What you need to do:
Scan the lines below and report each one containing "системы" by copying it.

—————

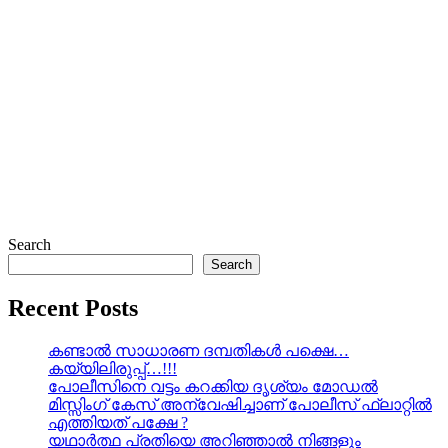
Search
Search
Recent Posts
കണ്ടാൽ സാധാരണ ദമ്പതികൾ പക്ഷെ…
കയ്യിലിരുപ്പ്…!!!
പോലീസിനെ വട്ടം കറക്കിയ ദൃശ്യം മോഡല്‍
മിസ്സിംഗ് കേസ് അന്വേഷിച്ചാണ് പോലീസ് ഫ്ലാറ്റിൽ
എത്തിയത് പക്ഷേ ?
യഥാർത്ഥ പ്രതിയെ അറിഞ്ഞാൽ നിങ്ങളും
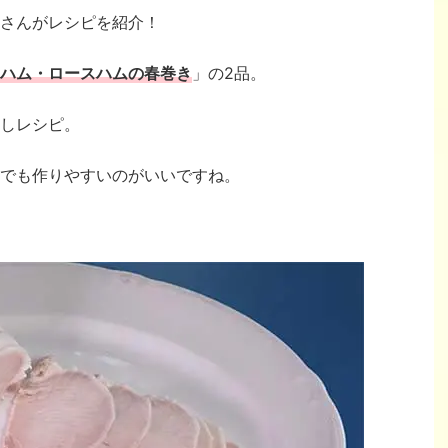
さんがレシピを紹介！
ハム・ロースハムの春巻き
」の2品。
しレシピ。
でも作りやすいのがいいですね。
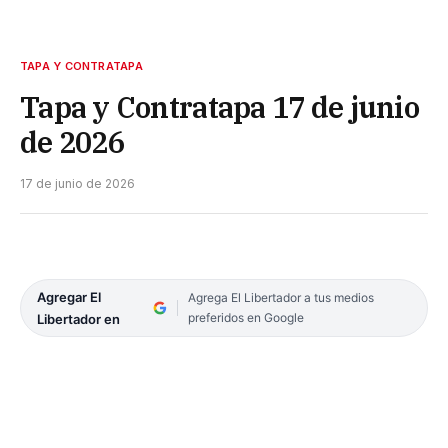
TAPA Y CONTRATAPA
Tapa y Contratapa 17 de junio
de 2026
17 de junio de 2026
Agregar El
Agrega El Libertador a tus medios
preferidos en Google
Libertador en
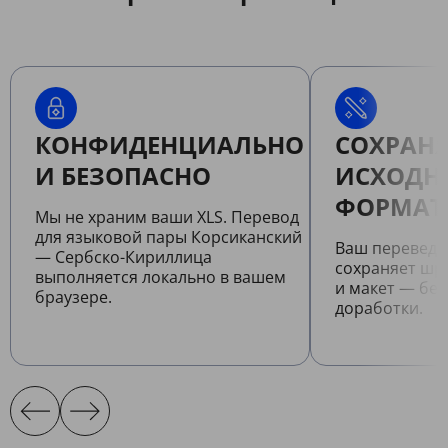
КОНФИДЕНЦИАЛЬНО
СОХРАНЯ
И БЕЗОПАСНО
ИСХОДН
ФОРМАТ
Мы не храним ваши XLS. Перевод
для языковой пары Корсиканский
Ваш переведе
— Сербско-Кириллица
сохраняет шр
выполняется локально в вашем
и макет — бе
браузере.
доработки.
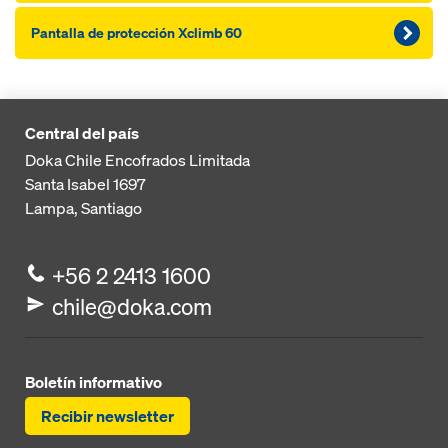
Pantalla de protección Xclimb 60
Central del país
Doka Chile Encofrados Limitada
Santa Isabel 1697
Lampa, Santiago
+56 2 2413 1600
chile@doka.com
Boletín informativo
Recibir newsletter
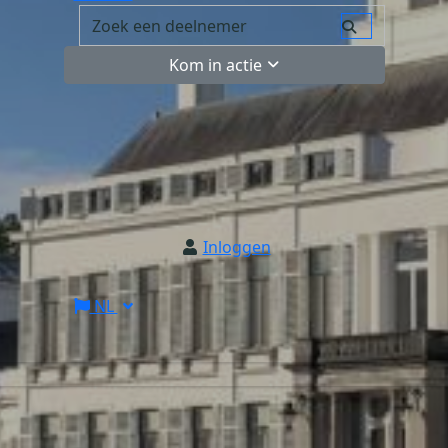
Kom in actie
Inloggen
NL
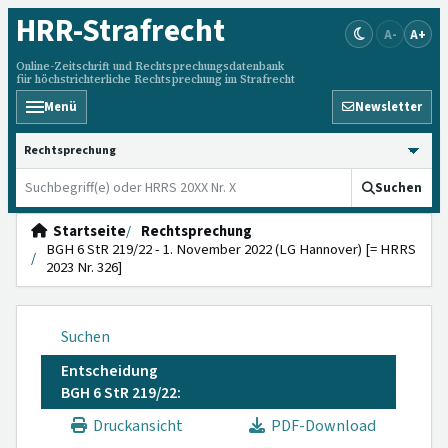
HRR
-Strafrecht
A-
A+
Online-Zeitschrift und Rechtsprechungsdatenbank
für höchstrichterliche Rechtsprechung im Strafrecht
Menü
Newsletter
HRRS durchsuchen
Suchen
Startseite
Rechtsprechung
BGH 6 StR 219/22 - 1. November 2022 (LG Hannover) [= HRRS
2023 Nr. 326]
Suchen
Entscheidung
BGH 6 StR 219/22:
Druckansicht
PDF-Download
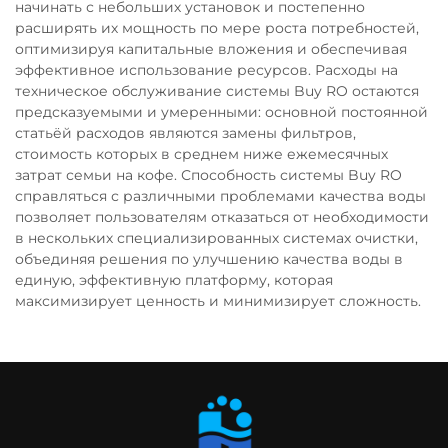
начинать с небольших установок и постепенно
расширять их мощность по мере роста потребностей,
оптимизируя капитальные вложения и обеспечивая
эффективное использование ресурсов. Расходы на
техническое обслуживание системы Buy RO остаются
предсказуемыми и умеренными: основной постоянной
статьёй расходов являются замены фильтров,
стоимость которых в среднем ниже ежемесячных
затрат семьи на кофе. Способность системы Buy RO
справляться с различными проблемами качества воды
позволяет пользователям отказаться от необходимости
в нескольких специализированных системах очистки,
объединяя решения по улучшению качества воды в
единую, эффективную платформу, которая
максимизирует ценность и минимизирует сложность.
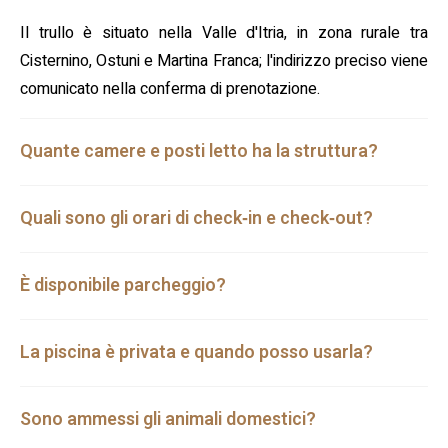
Il trullo è situato nella Valle d'Itria, in zona rurale tra
Cisternino, Ostuni e Martina Franca; l'indirizzo preciso viene
comunicato nella conferma di prenotazione.
Quante camere e posti letto ha la struttura?
Quali sono gli orari di check‑in e check‑out?
È disponibile parcheggio?
La piscina è privata e quando posso usarla?
Sono ammessi gli animali domestici?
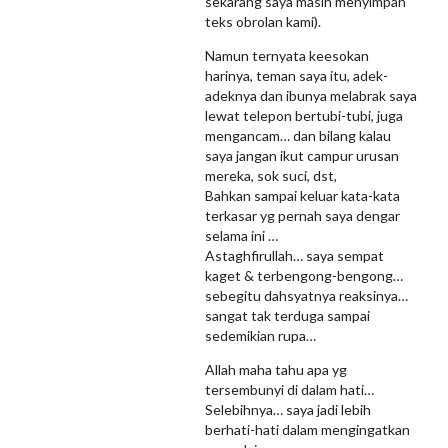
sekarang saya masih menyimpan
teks obrolan kami).
Namun ternyata keesokan
harinya, teman saya itu, adek-
adeknya dan ibunya melabrak saya
lewat telepon bertubi-tubi, juga
mengancam… dan bilang kalau
saya jangan ikut campur urusan
mereka, sok suci, dst,
Bahkan sampai keluar kata-kata
terkasar yg pernah saya dengar
selama ini …
Astaghfirullah… saya sempat
kaget & terbengong-bengong…
sebegitu dahsyatnya reaksinya…
sangat tak terduga sampai
sedemikian rupa…
Allah maha tahu apa yg
tersembunyi di dalam hati…
Selebihnya… saya jadi lebih
berhati-hati dalam mengingatkan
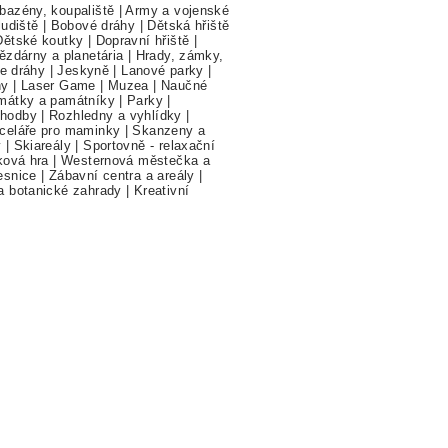
bazény, koupaliště
|
Army a vojenské
ludiště
|
Bobové dráhy
|
Dětská hřiště
Dětské koutky
|
Dopravní hřiště
|
ězdárny a planetária
|
Hrady, zámky,
ne dráhy
|
Jeskyně
|
Lanové parky
|
hy
|
Laser Game
|
Muzea
|
Naučné
mátky a památníky
|
Parky
|
hodby
|
Rozhledny a vyhlídky
|
celáře pro maminky
|
Skanzeny a
y
|
Skiareály
|
Sportovně - relaxační
ková hra
|
Westernová městečka a
esnice
|
Zábavní centra a areály
|
a botanické zahrady
|
Kreativní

—————

The answer:
техническое обслуживание системы Buy RO остаются
затрат семьи на кофе. Способность системы Buy RO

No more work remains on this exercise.